[Transcribed page contents]
_ _ _ _

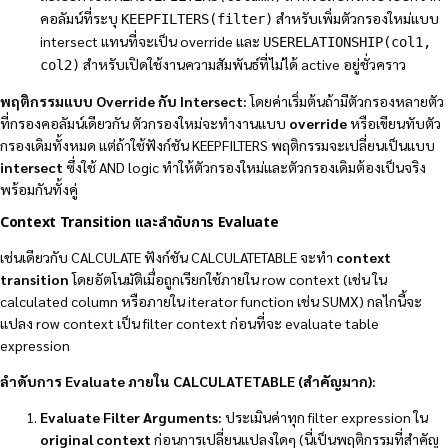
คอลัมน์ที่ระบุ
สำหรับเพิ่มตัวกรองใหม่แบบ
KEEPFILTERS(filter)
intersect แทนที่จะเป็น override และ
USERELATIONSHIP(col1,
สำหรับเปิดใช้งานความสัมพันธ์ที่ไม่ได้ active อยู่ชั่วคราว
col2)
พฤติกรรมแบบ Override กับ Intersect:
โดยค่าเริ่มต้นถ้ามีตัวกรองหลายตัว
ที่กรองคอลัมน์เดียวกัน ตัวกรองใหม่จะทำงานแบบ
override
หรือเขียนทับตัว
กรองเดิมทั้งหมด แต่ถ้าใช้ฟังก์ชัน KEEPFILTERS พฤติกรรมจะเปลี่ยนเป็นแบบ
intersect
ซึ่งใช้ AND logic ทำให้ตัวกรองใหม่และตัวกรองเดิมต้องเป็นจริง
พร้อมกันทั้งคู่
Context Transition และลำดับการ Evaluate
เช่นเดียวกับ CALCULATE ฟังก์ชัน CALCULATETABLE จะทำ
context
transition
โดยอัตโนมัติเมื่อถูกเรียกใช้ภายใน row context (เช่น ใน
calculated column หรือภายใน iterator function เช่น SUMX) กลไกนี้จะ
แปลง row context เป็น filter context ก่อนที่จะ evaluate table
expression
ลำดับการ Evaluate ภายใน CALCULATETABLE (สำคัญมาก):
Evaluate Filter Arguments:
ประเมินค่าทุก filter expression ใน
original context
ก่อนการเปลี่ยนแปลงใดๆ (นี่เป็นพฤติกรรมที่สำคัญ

_ _ _ _

> [ASSIGNED TASK]: The result should be an exact copy of every entry above, with no pictures included.

> [WRITTEN RESPONSE]:
คอลัมน์ที่ระบุ
สำหรับเพิ่มตัวกรองใหม่แบบ
KEEPFILTERS(filter)
intersect แทนที่จะเป็น override และ
USERELATIONSHIP(col1,
สำหรับเปิดใช้งานความสัมพันธ์ที่ไม่ได้ active อยู่ชั่วคราว
col2)
พฤติกรรมแบบ Override กับ Intersect:
โดยค่าเริ่มต้นถ้ามีตัวกรองหลายตัว
ที่กรองคอลัมน์เดียวกัน ตัวกรองใหม่จะทำงานแบบ
override
หรือเขียนทับตัว
กรองเดิมทั้งหมด แต่ถ้าใช้ฟังก์ชัน KEEPFILTERS พฤติกรรมจะเปลี่ยนเป็นแบบ
intersect
ซึ่งใช้ AND logic ทำให้ตัวกรองใหม่และตัวกรองเดิมต้องเป็นจริง
พร้อมกันทั้งคู่
Context Transition และลำดับการ Evaluate
เช่นเดียวกับ CALCULATE ฟังก์ชัน CALCULATETABLE จะทำ
context
transition
โดยอัตโนมัติเมื่อถูกเรียกใช้ภายใน row context (เช่น ใน
calculated column หรือภายใน iterator function เช่น SUMX) กลไกนี้จะ
แปลง row context เป็น filter context ก่อนที่จะ evaluate table
expression
ลำดับการ Evaluate ภายใน CALCULATETABLE (สำคัญมาก):
Evaluate Filter Arguments:
ประเมินค่าทุก filter expression ใน
original context
ก่อนการเปลี่ยนแปลงใดๆ (นี่เป็นพฤติกรรมที่สำคัญ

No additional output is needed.